El cielo de Vermeer habla con su luz, sus nubes de contornos imprecisos, con sus colores pálidos, sus sombras y una profundidad claroscura que atrapa, como hablan las calles estrechas de Delft, con sus torres punteando en alto, con sus puertas de oscura madera, ventanas y murallas vueltas a los canales de silenciosas aguas. La pintura de Vermeer es más que una imagen, es un texto con voces bordeadas de colores, formas y perfiles, que describen una realidad en la realidad, donde todo resuena como olas en la playa.
Resuena el borboteo de la leche versada con las mejillas encendidas de una niña de rostro redondo y los labios cerrados, con el delantal apretado y la timidez expresada en un gesto que abarca todo el cuerpo. Hablan las manos de la costurera abstraída completamente en su trabajo, el gesto de quietud y sobrecogimiento de la enamorada que lee la carta.
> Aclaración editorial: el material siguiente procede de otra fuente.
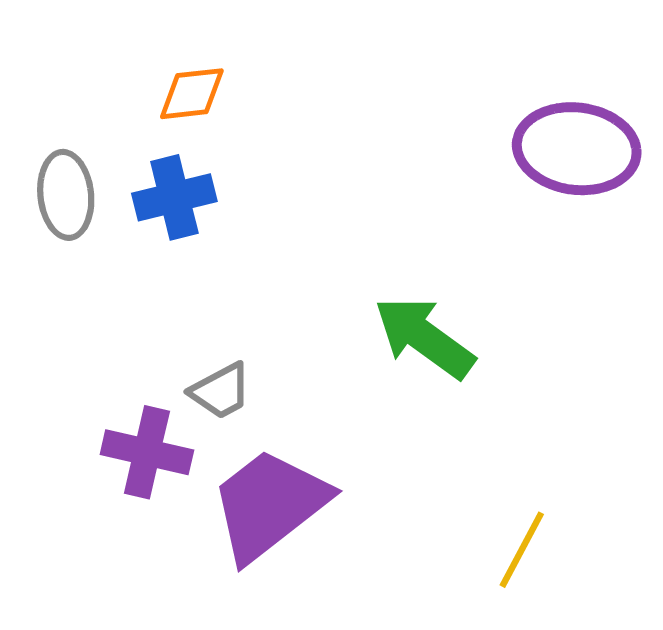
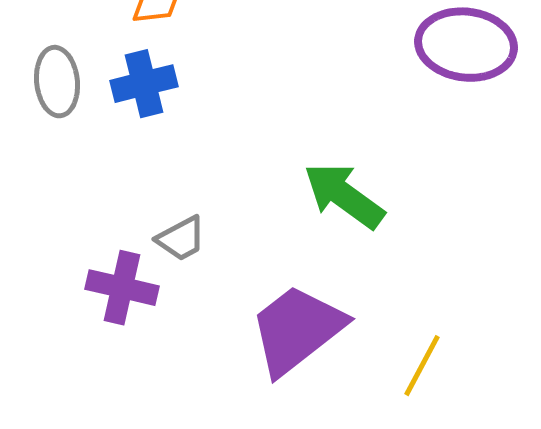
purple trapezoid: (269, 505) -> (297, 330), moved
Conmueve el aire, los tonos tenues, el espacio geométrico, la perspectiva curiosa y sorprendente que desnuda detalles y la mirada angelical y húmeda de la niña con el arete, que juega a ser mujer en un juego que le ha robado el alma.
Vermeer descubre el espacio, la perspectiva, el momento, el aire cargado de emociones, la luz que entra y llena los cuartos y rincones y la intimidad que trasuda imágenes. Él no pinta una muchacha. Él le desnuda el alma y nos hace verla por dentro y desde fuera, porque sus imágenes hablan, cuentan, narran, deteniendo el tiempo, para mostrarnos lo que hay más allá del límite absoluto de la mirada. Versando hacia afuera, el interior de cada presencia, viva o inanimada, el ánima de cada objeto y de cada rostro, en los ojos graba el fuego que quema y devora las entrañas de la persona observada o la calma del ser absorto en su actividad cotidiana.
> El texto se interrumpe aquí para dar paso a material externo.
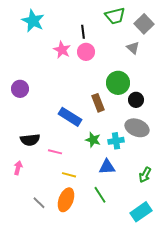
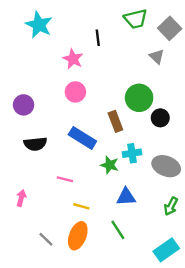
pink circle: (86, 52) -> (75, 92), moved
gray ellipse: (137, 128) -> (166, 166), moved
black semicircle: (30, 140) -> (35, 144), moved
cyan cross: (116, 141) -> (132, 153), moved

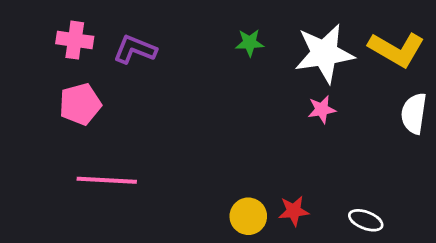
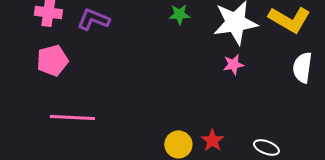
red star: (294, 211) -> (212, 140), turned -30

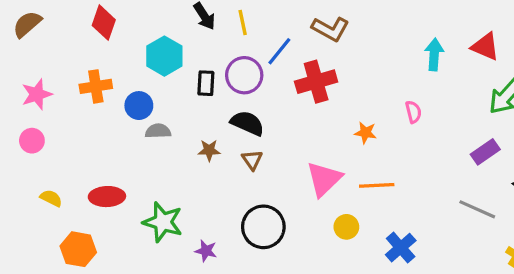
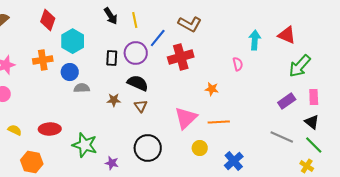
cyan hexagon: (164, 56) -> (73, 41), moved
pink semicircle: (413, 112) -> (238, 64), moved

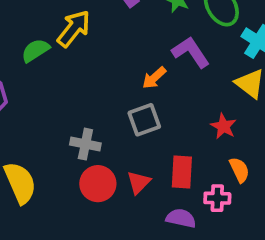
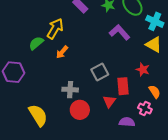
orange arrow: (154, 78) -> (62, 52), moved
red rectangle: (182, 172) -> (123, 86), moved
red triangle: (139, 182) -> (109, 101), moved
pink cross: (217, 198) -> (145, 108), turned 32

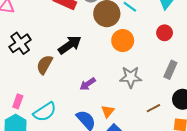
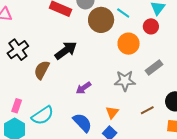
red circle: (165, 33) -> (151, 26), moved
orange circle: (123, 41) -> (129, 44), moved
gray rectangle: (170, 70) -> (154, 68), moved, turned 30
orange triangle: (108, 111) -> (112, 112), moved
La llave a la intimidad es la intuición, la resonancia, la empatía y la curiosidad de tantos porqués sin respuesta o de verdades insinuadas. Sus cuadros son un periscopio en un mundo de detalles y con ellos y a través de ellos sentimos respiros, mudos suspiros, la tensión, la emoción misma, el fluir de la sangre por las venas hinchadas y el susurro silencioso de cada crujido, inexpresable con palabras.
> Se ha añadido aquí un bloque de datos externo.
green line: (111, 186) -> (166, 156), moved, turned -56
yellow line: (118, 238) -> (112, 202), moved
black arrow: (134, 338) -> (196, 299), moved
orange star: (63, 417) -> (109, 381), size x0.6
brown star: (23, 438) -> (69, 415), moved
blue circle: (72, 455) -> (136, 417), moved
Sus cuadros son cuentos que exploran sentimientos desde un ángulo oculto, narrados por dos ojos atentos que desvelan, de cada situación, el drama en una quietud soberana. Vermeer usó todos los colores de la paleta para pintar la luz, el aire, el espacio y, sobre todo, el cielo de Delft. El blanco, el celeste, el rojo, el gris y hasta el negro y esta fue su magia: descomponer una imagen en todos sus tonos y detalles para volver a presentarnos la realidad, pintada ante nuestros ojos para que podemos realmente apreciarla.
Cuenta la historia que el pintor preguntó a su joven ayudante cuáles eran los colores del cielo y ella respondió: «el blanco». Y Vermeer le pidió mirar de nuevo abriendo los ojos y hacerlo con calma hasta descubrir en el cielo todos los colores y tonos de la escala cromática.